Broad money accelerated much as expected in December. At 5.0 percent, annual growth was up a couple of ticks from an unrevised November print and the strongest rate since September. As a result, the 3-month moving average measure held steady at November's upwardly revised 4.8 percent.
The key private sector lending counterpart showed a yearly 2.2 percent rate, up from 2.1 percent last time, or 2.3 percent, up from 2.2 percent, after adjustment for loan sales and securitisation. Within the latter, loans to households firmed a tick to 2.0 percent as borrowing for both house purchase and consumption climbed 0.2 percentage points to 3.9 percent and 2.7 percent respectively. Lending to non-financial corporations also picked up some steam, a 2.0 percent annual rate here also a couple of ticks firmer than in November.
Today's money data should leave the ECB cautiously happy that financial developments are moving in the right direction. Lending is still somewhat sluggish but has been on a fairly steady rising trend since the middle of 2016 and December's growth rate was the fastest since September 2009. Monetary policy looks more likely than ever to be on hold for the foreseeable future.
M3 is the European Central Bank's (ECB) preferred broad measure of money supply. Since January 1999, the ECB has tended to focus on the 3-month moving average of the annual growth rate to judge underlying M3 trends although the significance of its 4.5 percent reference rate has been downgraded with time. The private sector lending counterpart is usually seen as the most important element of the M3 report.
While other central banks have virtually ignored money supply data, the European Central Bank has not.
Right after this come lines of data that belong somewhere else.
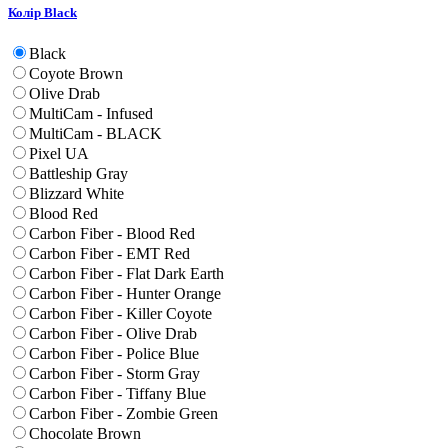
Колір
Black
Black
Coyote Brown
Olive Drab
MultiCam - Infused
MultiCam - BLACK
Pixel UA
Battleship Gray
Blizzard White
Blood Red
Carbon Fiber - Blood Red
Carbon Fiber - EMT Red
Carbon Fiber - Flat Dark Earth
Carbon Fiber - Hunter Orange
Carbon Fiber - Killer Coyote
Carbon Fiber - Olive Drab
Carbon Fiber - Police Blue
Carbon Fiber - Storm Gray
Carbon Fiber - Tiffany Blue
Carbon Fiber - Zombie Green
Chocolate Brown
Thanks to the influence of the Bundesbank in organizing the ECB, M3 money supply was established as one of the 'two pillars' of monetary policy used by the ECB, the other being the harmonized index of consumer prices (HICP). While the target for HICP is two percent, the seemingly largely ignored reference target for M3 growth is 4.5 percent as measured by a three month moving average which is compared with the same three months a year earlier.
M3 measures overall money supply. It consists of M1 which is currency in circulation plus overnight deposits and M2 which include deposits with an agreed maturity up to two years plus deposits redeemable at up to three months' notice. Not all M3 measures are alike. For example, ECB M3 is approximately equivalent to the Federal Reserve's M2 measure. Because an increase in M3 leads to price inflation, this figure can also be indicative of the likelihood of future interest rate hikes.